-- ASSIGNED TASK --
Which lines mention "Fojnica"? Show each one from the listing.

-- TASK INPUTS --
──────────

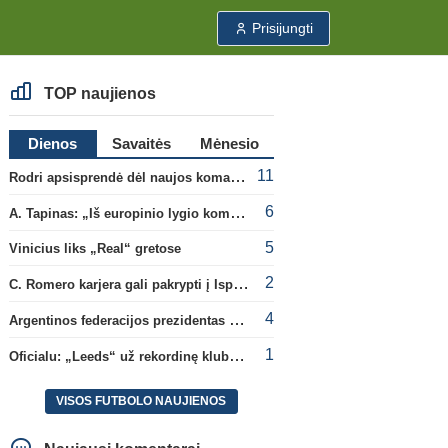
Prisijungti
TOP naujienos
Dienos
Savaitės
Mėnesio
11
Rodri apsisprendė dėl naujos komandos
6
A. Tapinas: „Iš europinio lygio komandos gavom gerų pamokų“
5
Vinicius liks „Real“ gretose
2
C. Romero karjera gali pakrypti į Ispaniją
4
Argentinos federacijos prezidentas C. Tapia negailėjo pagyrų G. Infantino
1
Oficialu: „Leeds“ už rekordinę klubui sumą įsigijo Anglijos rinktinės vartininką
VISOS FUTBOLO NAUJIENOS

──────────

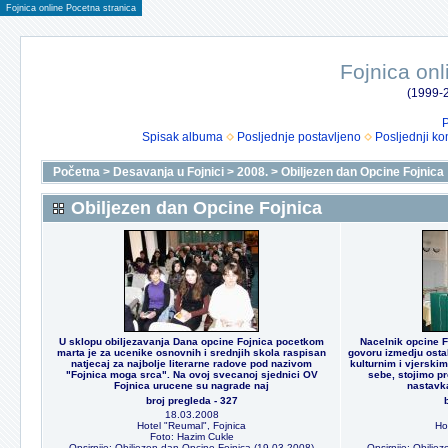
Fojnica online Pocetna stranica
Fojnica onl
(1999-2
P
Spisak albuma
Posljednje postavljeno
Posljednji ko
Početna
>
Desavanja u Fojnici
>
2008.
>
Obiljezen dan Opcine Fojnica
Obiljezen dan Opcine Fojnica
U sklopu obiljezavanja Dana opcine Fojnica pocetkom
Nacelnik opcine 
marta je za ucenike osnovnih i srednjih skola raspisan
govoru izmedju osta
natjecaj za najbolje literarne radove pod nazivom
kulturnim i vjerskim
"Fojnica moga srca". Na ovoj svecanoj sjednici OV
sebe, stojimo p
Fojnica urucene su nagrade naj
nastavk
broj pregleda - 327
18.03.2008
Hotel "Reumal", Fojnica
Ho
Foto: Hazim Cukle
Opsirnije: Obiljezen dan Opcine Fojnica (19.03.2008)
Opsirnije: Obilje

──────────

-- SOLUTION --
Fojnica online Pocetna stranica
Fojnica onl
Obiljezen dan Opcine Fojnica
Obiljezen dan Opcine Fojnica
U sklopu obiljezavanja Dana opcine Fojnica pocetkom
"Fojnica moga srca". Na ovoj svecanoj sjednici OV
Fojnica urucene su nagrade naj
Hotel "Reumal", Fojnica
Opsirnije: Obiljezen dan Opcine Fojnica (19.03.2008)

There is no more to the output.